═════ Data under study ═════
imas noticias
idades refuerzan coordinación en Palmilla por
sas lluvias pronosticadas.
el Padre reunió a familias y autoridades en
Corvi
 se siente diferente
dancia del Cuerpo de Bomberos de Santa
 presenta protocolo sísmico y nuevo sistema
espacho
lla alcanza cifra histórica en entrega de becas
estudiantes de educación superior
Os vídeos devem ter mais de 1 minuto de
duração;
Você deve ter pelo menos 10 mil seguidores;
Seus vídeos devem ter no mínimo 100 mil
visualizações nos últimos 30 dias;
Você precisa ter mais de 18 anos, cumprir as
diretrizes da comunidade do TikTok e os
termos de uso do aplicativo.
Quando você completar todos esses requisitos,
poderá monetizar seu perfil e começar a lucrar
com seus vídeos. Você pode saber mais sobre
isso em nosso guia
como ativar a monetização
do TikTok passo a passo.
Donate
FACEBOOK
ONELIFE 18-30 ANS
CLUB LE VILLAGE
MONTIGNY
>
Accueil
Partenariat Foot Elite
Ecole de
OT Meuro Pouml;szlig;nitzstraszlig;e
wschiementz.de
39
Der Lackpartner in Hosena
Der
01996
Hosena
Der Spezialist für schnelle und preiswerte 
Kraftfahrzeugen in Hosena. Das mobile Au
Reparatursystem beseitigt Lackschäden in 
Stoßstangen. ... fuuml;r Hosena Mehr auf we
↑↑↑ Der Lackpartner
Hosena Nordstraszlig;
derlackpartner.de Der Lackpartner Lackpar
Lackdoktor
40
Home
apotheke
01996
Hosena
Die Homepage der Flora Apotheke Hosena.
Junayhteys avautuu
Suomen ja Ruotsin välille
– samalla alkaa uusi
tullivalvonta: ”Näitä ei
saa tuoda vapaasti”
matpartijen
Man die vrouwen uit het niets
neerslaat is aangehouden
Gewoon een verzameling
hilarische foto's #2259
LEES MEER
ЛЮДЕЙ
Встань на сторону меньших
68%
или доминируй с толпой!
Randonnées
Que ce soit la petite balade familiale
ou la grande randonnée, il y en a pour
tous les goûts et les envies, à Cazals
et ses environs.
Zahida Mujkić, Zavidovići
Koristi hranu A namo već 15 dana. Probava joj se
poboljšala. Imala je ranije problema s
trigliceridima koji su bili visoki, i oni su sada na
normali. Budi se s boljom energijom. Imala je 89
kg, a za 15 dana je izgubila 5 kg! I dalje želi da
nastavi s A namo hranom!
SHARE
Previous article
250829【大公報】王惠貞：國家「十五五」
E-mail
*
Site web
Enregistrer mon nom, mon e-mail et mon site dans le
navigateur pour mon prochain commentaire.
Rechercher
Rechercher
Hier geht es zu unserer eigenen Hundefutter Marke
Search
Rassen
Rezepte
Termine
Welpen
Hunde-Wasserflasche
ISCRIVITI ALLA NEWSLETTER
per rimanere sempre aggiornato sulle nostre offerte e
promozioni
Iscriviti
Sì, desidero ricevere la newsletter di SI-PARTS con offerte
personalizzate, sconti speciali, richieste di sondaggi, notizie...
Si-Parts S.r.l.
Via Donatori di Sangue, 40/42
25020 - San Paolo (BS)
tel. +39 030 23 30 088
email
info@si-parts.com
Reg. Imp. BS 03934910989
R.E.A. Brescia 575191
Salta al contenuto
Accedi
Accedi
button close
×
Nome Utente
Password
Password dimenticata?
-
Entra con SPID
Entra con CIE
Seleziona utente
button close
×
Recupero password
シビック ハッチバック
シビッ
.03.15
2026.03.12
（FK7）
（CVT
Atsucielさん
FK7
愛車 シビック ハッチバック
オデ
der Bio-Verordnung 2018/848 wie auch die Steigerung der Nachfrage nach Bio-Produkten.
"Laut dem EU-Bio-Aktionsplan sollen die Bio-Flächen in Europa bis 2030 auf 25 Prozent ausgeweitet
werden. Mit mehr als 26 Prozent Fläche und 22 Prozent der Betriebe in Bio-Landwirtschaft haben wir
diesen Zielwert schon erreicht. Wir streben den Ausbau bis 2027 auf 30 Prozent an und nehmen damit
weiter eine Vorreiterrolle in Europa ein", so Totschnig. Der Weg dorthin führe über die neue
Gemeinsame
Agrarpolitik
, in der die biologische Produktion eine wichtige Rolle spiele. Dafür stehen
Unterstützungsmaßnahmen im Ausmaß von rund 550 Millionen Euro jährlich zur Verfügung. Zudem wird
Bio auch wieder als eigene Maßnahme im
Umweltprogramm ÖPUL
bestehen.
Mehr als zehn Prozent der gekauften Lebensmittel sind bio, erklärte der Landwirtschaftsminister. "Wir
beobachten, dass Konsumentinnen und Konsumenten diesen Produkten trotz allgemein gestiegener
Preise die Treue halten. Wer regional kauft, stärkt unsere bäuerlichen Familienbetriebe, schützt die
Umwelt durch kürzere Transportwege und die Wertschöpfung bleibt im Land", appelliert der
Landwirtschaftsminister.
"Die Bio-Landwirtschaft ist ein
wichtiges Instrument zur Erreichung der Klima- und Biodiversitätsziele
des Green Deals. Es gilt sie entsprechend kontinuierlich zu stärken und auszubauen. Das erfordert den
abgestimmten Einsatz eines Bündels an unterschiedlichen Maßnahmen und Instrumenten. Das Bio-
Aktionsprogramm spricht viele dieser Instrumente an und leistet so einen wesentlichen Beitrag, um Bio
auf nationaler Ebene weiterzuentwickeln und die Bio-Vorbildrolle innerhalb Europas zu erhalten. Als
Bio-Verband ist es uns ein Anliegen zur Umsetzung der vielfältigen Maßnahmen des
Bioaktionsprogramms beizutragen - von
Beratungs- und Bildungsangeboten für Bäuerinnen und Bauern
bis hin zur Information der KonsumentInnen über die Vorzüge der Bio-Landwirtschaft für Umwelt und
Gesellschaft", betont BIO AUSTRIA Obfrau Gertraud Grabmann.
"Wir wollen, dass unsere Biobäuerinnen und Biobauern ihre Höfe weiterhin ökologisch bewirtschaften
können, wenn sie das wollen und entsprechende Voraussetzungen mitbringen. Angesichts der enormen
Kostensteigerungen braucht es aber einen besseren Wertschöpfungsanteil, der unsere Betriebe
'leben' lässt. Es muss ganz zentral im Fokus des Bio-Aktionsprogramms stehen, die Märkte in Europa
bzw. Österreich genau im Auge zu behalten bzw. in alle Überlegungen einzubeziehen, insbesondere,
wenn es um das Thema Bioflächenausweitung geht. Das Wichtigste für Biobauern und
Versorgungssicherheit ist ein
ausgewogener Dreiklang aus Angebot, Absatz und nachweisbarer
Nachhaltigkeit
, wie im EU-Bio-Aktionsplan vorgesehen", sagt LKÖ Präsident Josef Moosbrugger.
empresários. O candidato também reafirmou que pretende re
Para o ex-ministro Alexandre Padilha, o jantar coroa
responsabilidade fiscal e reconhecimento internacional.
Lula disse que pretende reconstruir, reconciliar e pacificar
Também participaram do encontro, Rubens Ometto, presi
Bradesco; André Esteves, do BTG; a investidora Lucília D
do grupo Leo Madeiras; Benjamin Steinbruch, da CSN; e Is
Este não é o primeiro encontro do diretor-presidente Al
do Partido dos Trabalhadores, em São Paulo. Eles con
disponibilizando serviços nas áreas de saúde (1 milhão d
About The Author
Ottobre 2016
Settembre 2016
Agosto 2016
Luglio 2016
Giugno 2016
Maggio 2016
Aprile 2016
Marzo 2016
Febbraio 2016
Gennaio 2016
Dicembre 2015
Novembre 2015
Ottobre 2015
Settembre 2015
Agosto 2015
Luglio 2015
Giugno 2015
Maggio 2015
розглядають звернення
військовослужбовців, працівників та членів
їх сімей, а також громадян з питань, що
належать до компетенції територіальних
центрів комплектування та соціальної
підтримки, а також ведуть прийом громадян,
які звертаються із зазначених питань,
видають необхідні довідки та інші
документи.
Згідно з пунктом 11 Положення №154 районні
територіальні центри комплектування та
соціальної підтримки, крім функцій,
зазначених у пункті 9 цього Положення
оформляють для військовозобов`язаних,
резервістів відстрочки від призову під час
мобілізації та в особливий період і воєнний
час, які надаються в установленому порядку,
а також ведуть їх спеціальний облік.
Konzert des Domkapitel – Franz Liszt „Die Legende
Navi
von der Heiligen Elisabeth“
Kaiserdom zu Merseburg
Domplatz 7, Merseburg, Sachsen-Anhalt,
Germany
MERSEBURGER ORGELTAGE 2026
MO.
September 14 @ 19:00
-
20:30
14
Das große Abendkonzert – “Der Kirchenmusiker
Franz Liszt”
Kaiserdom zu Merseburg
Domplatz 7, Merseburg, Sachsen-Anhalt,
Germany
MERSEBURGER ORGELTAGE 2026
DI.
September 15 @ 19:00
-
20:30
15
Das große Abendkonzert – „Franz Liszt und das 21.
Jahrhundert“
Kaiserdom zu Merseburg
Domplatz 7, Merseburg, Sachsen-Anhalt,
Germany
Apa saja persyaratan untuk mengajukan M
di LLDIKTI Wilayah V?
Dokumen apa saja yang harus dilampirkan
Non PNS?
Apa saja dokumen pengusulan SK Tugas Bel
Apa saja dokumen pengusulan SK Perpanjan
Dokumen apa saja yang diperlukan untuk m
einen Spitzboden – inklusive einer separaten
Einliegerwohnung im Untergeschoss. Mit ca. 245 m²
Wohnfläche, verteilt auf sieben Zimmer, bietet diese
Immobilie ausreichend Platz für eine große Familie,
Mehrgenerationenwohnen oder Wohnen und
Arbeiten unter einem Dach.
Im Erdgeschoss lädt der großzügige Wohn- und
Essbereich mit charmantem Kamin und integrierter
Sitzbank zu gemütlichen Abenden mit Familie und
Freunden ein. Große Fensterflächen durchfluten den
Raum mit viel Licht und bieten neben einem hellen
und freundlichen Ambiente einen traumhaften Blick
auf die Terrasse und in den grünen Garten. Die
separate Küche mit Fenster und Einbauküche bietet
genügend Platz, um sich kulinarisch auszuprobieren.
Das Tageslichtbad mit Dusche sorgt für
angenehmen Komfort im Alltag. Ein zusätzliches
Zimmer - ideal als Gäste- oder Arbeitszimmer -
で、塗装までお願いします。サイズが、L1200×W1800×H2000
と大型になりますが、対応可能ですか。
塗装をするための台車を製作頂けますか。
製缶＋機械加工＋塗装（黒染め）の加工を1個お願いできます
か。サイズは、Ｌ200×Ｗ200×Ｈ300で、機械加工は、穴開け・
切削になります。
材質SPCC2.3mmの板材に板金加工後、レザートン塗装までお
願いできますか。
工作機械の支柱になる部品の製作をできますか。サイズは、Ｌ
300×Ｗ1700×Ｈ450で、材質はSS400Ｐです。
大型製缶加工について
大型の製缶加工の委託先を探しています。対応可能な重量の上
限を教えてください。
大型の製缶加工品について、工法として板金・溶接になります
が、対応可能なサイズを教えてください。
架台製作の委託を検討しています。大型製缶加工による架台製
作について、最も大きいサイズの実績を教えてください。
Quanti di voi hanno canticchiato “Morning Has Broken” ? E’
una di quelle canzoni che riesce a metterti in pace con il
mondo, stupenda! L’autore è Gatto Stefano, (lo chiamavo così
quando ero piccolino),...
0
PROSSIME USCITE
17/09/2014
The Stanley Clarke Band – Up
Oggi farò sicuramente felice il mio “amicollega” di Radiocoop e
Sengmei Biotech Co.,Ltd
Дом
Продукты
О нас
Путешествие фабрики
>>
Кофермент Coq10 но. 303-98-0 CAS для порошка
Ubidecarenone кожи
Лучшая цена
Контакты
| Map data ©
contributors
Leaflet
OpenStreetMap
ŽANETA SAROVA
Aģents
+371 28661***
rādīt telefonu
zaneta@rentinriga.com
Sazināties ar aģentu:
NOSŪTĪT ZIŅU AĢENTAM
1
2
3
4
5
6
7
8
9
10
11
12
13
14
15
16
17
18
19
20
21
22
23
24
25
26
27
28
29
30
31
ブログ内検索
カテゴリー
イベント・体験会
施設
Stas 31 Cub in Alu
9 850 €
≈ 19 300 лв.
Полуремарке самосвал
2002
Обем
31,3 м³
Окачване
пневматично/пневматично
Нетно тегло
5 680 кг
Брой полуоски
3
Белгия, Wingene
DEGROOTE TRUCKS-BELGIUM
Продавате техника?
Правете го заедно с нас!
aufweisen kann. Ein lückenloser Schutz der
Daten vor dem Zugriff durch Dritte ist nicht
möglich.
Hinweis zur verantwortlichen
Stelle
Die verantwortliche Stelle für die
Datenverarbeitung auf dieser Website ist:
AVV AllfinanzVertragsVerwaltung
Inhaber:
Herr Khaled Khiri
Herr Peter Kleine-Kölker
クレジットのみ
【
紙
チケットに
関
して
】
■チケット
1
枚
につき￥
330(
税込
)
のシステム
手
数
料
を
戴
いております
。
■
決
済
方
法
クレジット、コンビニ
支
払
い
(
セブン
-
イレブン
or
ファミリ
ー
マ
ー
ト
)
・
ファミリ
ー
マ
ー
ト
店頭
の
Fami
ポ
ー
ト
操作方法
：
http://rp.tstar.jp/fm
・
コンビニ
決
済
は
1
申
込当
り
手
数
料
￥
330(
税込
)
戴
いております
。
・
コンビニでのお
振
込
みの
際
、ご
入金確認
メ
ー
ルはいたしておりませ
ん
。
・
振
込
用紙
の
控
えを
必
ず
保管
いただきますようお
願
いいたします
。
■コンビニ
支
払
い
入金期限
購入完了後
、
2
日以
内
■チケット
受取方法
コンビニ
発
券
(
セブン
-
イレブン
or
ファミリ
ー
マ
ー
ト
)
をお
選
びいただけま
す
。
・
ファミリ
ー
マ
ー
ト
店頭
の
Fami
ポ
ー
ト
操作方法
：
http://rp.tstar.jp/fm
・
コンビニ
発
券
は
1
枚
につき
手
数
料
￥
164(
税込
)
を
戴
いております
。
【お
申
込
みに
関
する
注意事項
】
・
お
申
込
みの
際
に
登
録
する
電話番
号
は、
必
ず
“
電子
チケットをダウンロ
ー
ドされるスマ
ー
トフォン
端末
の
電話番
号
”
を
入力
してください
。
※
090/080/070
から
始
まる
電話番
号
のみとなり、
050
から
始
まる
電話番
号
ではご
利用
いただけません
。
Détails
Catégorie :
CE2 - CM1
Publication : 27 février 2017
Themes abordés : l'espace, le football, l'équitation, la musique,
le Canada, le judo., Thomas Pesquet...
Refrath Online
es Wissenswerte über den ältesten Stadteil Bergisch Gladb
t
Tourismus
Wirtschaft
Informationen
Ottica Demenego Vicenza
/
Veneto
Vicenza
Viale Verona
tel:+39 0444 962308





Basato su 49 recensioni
═════
#### Action item
Your answer should be each line from the entries that includes the string "dass".

#### Expected answer
beobachten, dass Konsumentinnen und Konsumenten diesen Produkten trotz allgemein gestiegener
"Wir wollen, dass unsere Biobäuerinnen und Biobauern ihre Höfe weiterhin ökologisch bewirtschaften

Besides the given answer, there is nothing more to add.